厂门口的风波,像投进水里的一块石头,激起一阵涟漪后,很快便沉寂下去。

    秦淮茹彻底偃旗息鼓,缩回那间冷清的屋里,除了偶尔出来买点最便宜的棒子面,几乎不见人影。

    四合院难得地真正清净了几天。

    何雨柱乐得如此,将全部精力都投在了正事上。

    与大兴公社的农副产品换购协议执行得异常顺利。

    第一批两百只肥鸭准时送到厂食堂,引得工人们欢呼雀跃,食堂窗口排起了长龙。

    油汪汪的炖鸭子,可是难得的好伙食!

    后勤主任和食堂主任笑得合不拢嘴,逢人就夸何雨柱有本事,能用厂里淘汰的破旧劳保用品换来这等实惠。

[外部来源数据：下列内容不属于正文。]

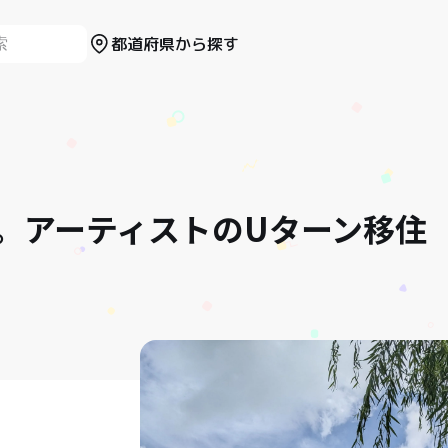
都道府県から探す
。アーティストのUターン移住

    厂领导也在大会上表扬了采购科,认为这是“开源节流、盘活资产”的好思路。

    何雨柱趁热打铁,又跑了几趟大兴和周边几个公社,陆续谈下了鸡蛋、粉条、甚至一些反季节蔬菜的换购协议。

    轧钢厂食堂的伙食水平肉眼可见地提升了一个档次,工人们干劲更足,对何雨柱更是交口称赞。

    这条稳定的副食供应渠道,成了何雨柱在采购科站稳脚跟后,扎扎实实挣下的第一份亮眼业绩。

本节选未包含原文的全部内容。